I first mentioned “the baloney generator” back in May 2003 – actually in this hand-crafted-html (!) review of Steven Pinker’s Blank Slate in December 2002.

“The conscious mind — the self or soul — is a spin doctor, not the commander in chief.”

The accusation being that the rational mind generates narratives – any old baloney – to explain incomplete or ambiguous states of knowledge, so that it can move on. It’s controlling the (explicit) news to get on with it’s own (implicit) agenda – like McGilchrist’s “Berlusconi” metaphor.

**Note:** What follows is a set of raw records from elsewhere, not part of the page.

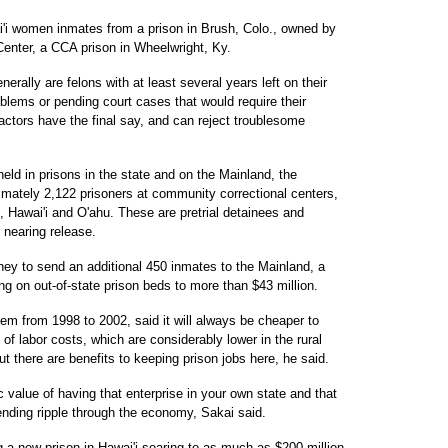
i'i women inmates from a prison in Brush, Colo., owned by
enter, a CCA prison in Wheelwright, Ky.
erally are felons with at least several years left on their
lems or pending court cases that would require their
ractors have the final say, and can reject troublesome
held in prisons in the state and on the Mainland, the
mately 2,122 prisoners at community correctional centers,
ui, Hawai'i and O'ahu. These are pretrial detainees and
 nearing release.
ey to send an additional 450 inmates to the Mainland, a
g on out-of-state prison beds to more than $43 million.
em from 1998 to 2002, said it will always be cheaper to
f labor costs, which are considerably lower in the rural
 there are benefits to keeping prison jobs here, he said.
c value of having that enterprise in your own state and that
ending ripple through the economy, Sakai said.
ng a new prison in Hawai'i soaring to as much as $200 million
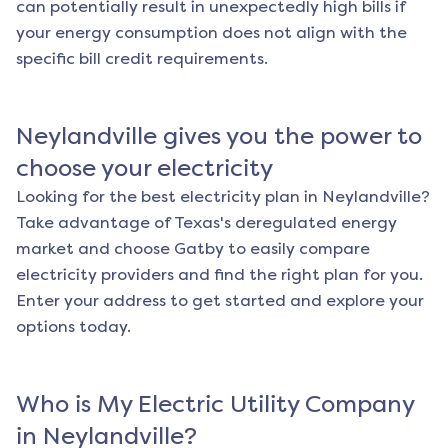
can potentially result in unexpectedly high bills if
your energy consumption does not align with the
specific bill credit requirements.
Neylandville
gives you the power to
choose your electricity
Looking for the best electricity plan in
Neylandville
?
Take advantage of Texas's deregulated energy
market and choose Gatby to easily compare
electricity providers and find the right plan for you.
Enter your address to get started and explore your
options today.
Who is My Electric Utility Company
in
Neylandville
?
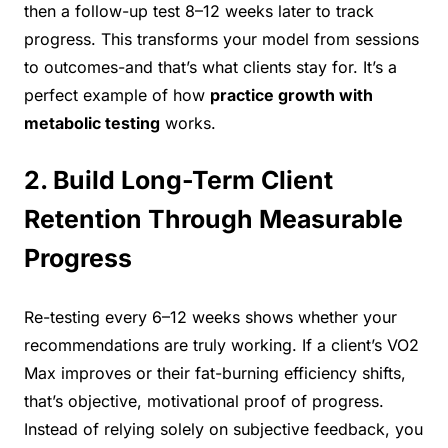
then a follow-up test 8–12 weeks later to track
progress. This transforms your model from sessions
to outcomes-and that’s what clients stay for. It’s a
perfect example of how
practice growth with
metabolic testing
works.
2. Build Long-Term Client
Retention Through Measurable
Progress
Re-testing every 6–12 weeks shows whether your
recommendations are truly working. If a client’s VO2
Max improves or their fat-burning efficiency shifts,
that’s objective, motivational proof of progress.
Instead of relying solely on subjective feedback, you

Of course the 2003 Chicago Uni link is long dead, and anyway from the references above it’s clear the concept was already well recognised by others even if it was new to me at that time. I also mentioned Pirsig’s Lila in the same Chicago context(!).

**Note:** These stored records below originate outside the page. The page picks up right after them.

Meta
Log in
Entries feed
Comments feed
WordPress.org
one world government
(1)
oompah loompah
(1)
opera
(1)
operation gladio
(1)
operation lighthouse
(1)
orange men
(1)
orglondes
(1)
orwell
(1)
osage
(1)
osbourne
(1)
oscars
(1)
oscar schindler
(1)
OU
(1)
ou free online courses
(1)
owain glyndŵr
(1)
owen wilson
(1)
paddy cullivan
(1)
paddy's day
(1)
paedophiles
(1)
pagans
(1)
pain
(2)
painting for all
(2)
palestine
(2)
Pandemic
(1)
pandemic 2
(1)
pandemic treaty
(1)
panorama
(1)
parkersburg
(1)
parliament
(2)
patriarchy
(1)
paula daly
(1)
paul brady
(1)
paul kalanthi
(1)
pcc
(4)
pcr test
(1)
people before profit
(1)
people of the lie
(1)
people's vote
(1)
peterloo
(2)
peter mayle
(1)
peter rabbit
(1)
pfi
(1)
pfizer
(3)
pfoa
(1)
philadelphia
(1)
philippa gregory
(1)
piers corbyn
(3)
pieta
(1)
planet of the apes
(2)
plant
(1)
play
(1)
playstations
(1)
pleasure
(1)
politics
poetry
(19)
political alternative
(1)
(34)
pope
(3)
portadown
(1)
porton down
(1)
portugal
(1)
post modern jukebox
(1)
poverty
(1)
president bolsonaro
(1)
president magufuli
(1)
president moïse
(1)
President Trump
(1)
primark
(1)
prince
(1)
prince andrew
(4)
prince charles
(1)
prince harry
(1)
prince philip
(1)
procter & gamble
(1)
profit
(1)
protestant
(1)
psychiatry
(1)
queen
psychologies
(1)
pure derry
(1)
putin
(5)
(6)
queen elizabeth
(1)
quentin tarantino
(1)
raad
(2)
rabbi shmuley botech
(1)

Now it’s not fashionable to refer to Pinker these days, he’s not stupid but he’s maybe not as smart as the scientific assuredness of his various claims might suggest. None of us is perfect, not even Taleb 😉

Anyway, not only had I forgotten Pinker as my source of baloney, I’d forgotten he had been a colleague of and had written the foreword to the Gazzaniga that I’m currently reading. I say that because I found myself scribbling “baloney generator” in the margin.

Describing one of many split-brain subject experimental procedures – behavioural responses to left-right, eye-brain-hand-arm stimuli and movements – he writes:

[Instead of asking] “WHAT did you see?” [A] “Nothing / no idea.”
[We asked the subject] “WHY did you do what you just did?”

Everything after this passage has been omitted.